Differentiation Product Rule

[jpanknin]

Hi all, I'd like some clarification/explanation on the product rule. I'm self-learning and using Stewart's Early Transcendentals 7E (section 3.2).

The book gives the definition of the product rule as:

[MATH]d/dx [(f(x) * g(x)] = f(x) d/dx[g(x)] + g(x) d/dx[f(x)][/MATH]
Fine so far. But the first example is:

[MATH]f(x) = xe^x[/MATH]
And you're supposed to find [MATH]f'(x)[/MATH]. Their solution is:

[MATH]f'(x) = x * d/dx (e^x) + e^x * d/dx(x)[/MATH]
I understand using the product rule if you have two functions, say [MATH]f(x)[/MATH] and [MATH]g(x)[/MATH], just like the definition, but I'm having trouble understanding why the single function [MATH]f(x)[/MATH] was split apart into [MATH]x[/MATH] and [MATH]e^x[/MATH]. Can someone please explain why these terms were separated within the same function?

Thanks in advance.

 

[jpanknin]

Thanks, Subhotosh. So to clarify, anytime there's a multiplication within a function those terms can be split out into different functions? As in:

[MATH]f(x) = x * e^x[/MATH]
Could be represented as:

[MATH]h(x) = x[/MATH] and [MATH]g(x) = e^x[/MATH]
And if [MATH]f(x) = h(x) * g(x)[/MATH] then [MATH]f(x)[/MATH] would essentially be [MATH]x * e^x[/MATH]?

And f'(x) would be:

[MATH]d/dx[(h(x)∗g(x)]=h(x)∗d/dx[g(x)]+g(x)∗d/dx[h(x)][/MATH]......................................................(1)?

 

[Deleted member 4993]

Hi all, I'd like some clarification/explanation on the product rule. I'm self-learning and using Stewart's Early Transcendentals 7E (section 3.2).

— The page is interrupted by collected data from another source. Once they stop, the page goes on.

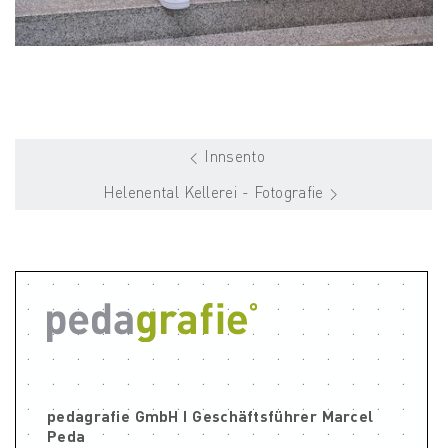
Innsento
Helenental Kellerei - Fotografie
pedagrafie GmbH I Geschäftsführer Marcel
Peda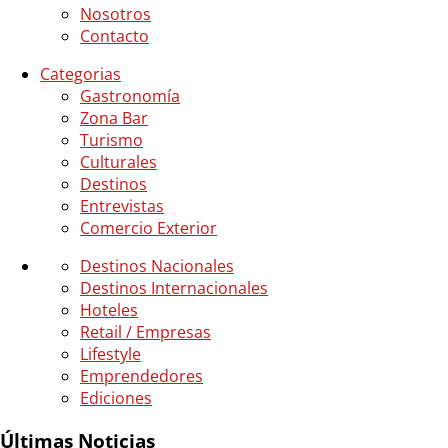
Nosotros
Contacto
Categorias
Gastronomía
Zona Bar
Turismo
Culturales
Destinos
Entrevistas
Comercio Exterior
Destinos Nacionales
Destinos Internacionales
Hoteles
Retail / Empresas
Lifestyle
Emprendedores
Ediciones
Últimas Noticias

The book gives the definition of the product rule as:

[MATH]d/dx [(f(x) * g(x)] = f(x) d/dx[g(x)] + g(x) d/dx[f(x)][/MATH]
Fine so far. But the first example is:

[MATH]f(x) = xe^x[/MATH]
And you're supposed to find [MATH]f'(x)[/MATH]. Their solution is:

[MATH]f'(x) = x * d/dx (e^x) + e^x * d/dx(x)[/MATH]
I understand using the product rule if you have two functions, say [MATH]f(x)[/MATH] and [MATH]g(x)[/MATH], just like the definition, but I'm having trouble understanding why the single function [MATH]f(x)[/MATH] was split apart into [MATH]x[/MATH] and [MATH]e^x[/MATH]. Can someone please explain why these terms were separated within the same function?

Thanks in advance.

Let us change the names a little bit - to avoid confusion.

[MATH]d/dx [(h(x) * g(x)] = h(x) * d/dx[g(x)] + g(x) * d/dx[h(x)][/MATH]......................................................(1)

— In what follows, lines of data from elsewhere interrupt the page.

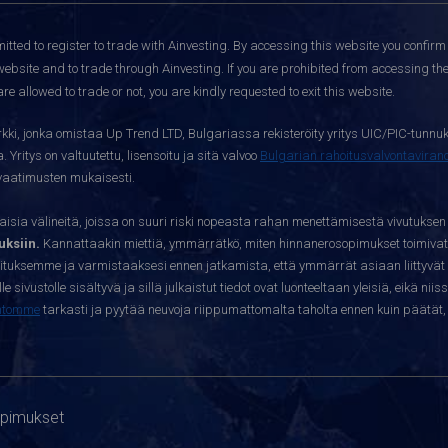
itted to register to trade with Ainvesting.
By accessing this website you confirm 
website and to trade through Ainvesting. If you are prohibited from accessing the 
re allowed to trade or not, you are kindly requested to exit this website.
kki, jonka omistaa Up Trend LTD, Bulgariassa rekisteröity yritys UIC/PIC-tunnuk
 Yritys on valtuutettu, lisensoitu ja sitä valvoo
Bulgarian rahoitusvalvontavira
yvaatimusten mukaisesti.
sia välineitä, joissa on suuri riski nopeasta rahan menettämisestä vivutuksen
ksiin.
Kannattaakin miettiä, ymmärrätkö, miten hinnanerosopimukset toimivat 
oituksemme ja varmistaaksesi ennen jatkamista, että ymmärrät asiaan liittyvät 
e sivustolle sisältyvä ja sillä julkaistut tiedot ovat luonteeltaan yleisiä, eikä niis
htomme
tarkasti ja pyytää neuvoja riippumattomalta taholta ennen kuin päätät, o
opimukset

Notice that I have changed the name "f(x)" (in this equation ONLY) to "h(x)".

We are given:

f(x) = xe^x

There is an "implied" multiplication here. To be "explicitly" correct - it should be written as:

f(x) = x * e^x

Now apply equation (1) with

h(x) = x .................... and

g(x) = e^x

Please write back if you need further explanation.

 

[Deleted member 4993]

Thanks, Subhotosh. So to clarify, anytime there's a multiplication within a function those terms can be split out into different functions? As in:

[MATH]f(x) = x * e^x[/MATH]
Could be represented as:

[MATH]h(x) = x[/MATH] and [MATH]g(x) = e^x[/MATH]
And if [MATH]f(x) = h(x) * g(x)[/MATH] then [MATH]f(x)[/MATH] would essentially be [MATH]x * e^x[/MATH]?

And f'(x) would be:

[MATH]d/dx[(h(x)∗g(x)]=h(x)∗d/dx[g(x)]+g(x)∗d/dx[h(x)][/MATH]......................................................(1)?

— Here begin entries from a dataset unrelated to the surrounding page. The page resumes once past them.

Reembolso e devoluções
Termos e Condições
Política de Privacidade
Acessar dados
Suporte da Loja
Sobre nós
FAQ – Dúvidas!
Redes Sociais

Terms like - "anytime", "everytime", etc. scare me. Those are very lo_o_o_o_ng time. However, it is safe to say "most of the time" - your statement would be true.

 

[jpanknin]

Terms like - "anytime", "everytime", etc. scare me. Those are very lo_o_o_o_ng time. However, it is safe to say "most of the time" - your statement would be true.

Got it. Thank you very much.

Josh

 

[Steven G]

If I had f(x) = 7*x² I would NOT use the product rule even though I could.